The South Carolina October night was crisp. To our right, we noticed a mail drop box while, to our left, a locked birdcage held several toy black birds.
But wait. The front door had a small window. Maybe we could see something inside—
That — more or less — was how I began my first experience with an escape room.
What a concept: you pay to be “locked up” in a confined area where you have a specific amount of time to figure out clues that lead to more clues that eventually lead you to a goal that stops the clock and signifies you met the challenge.
The aforementioned scenario was the Mystery Mansion escape room offered at Breakout Games — Greenville. Becca and I had been visiting family in South Carolina last October when we decided to book the room.

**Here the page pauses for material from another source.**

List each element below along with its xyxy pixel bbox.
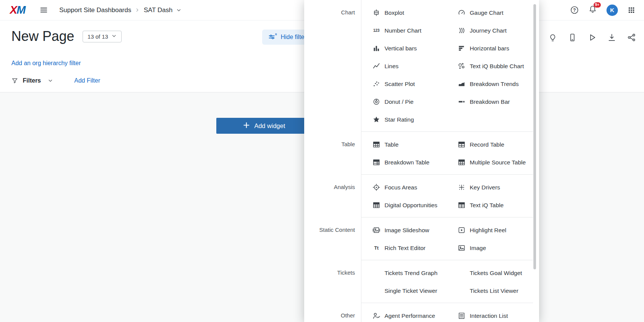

Though we rather efficiently managed to solve the clues that got us into the mansion, we were slower to progress from there. Oh, we managed to solve more clues to open locks and access areas that held even more clues, but in the end we did not beat the clock.
Escape room fail!
Then in late December, Becca and I were part of her office team that booked an escape room in Louisville. A mad scientist had created a deadly virus and its antidote, and planned to infect the world population so he could sell the antidote for billions. Our goal was to search his lab, solve the clues and find the antidote, thus saving the world.
Our team was bigger this time. We had 10 minds of various ages working on the clues for our Escape Lou experience. We solved clue after clue and got down to the last part that would have yielded the antidote and saved the world but—
Time was up.
Another escape room fail!
A message flashed on the TV monitor that had counted down our time. It told us we had failed humanity. Wow. Harsh.
But I think I figured out what we’re doing wrong. We’re not going in with the right attitude. We need to go into the room as if we had driven to the place in a multi-colored van with the words “Mystery Machine” on it.
When we find something surprising we need to shout “Zoinks!” And anytime anyone makes a misstep he or she needs to say “Ruh Roh!”
Yeah, that’s it.
And when someone figures out a clue, they should get a Scooby snack in the form of a doughnut.
Yes. Then maybe the villain for our next escape room will say, “I would have gotten away with it if it weren’t for those meddling kids!”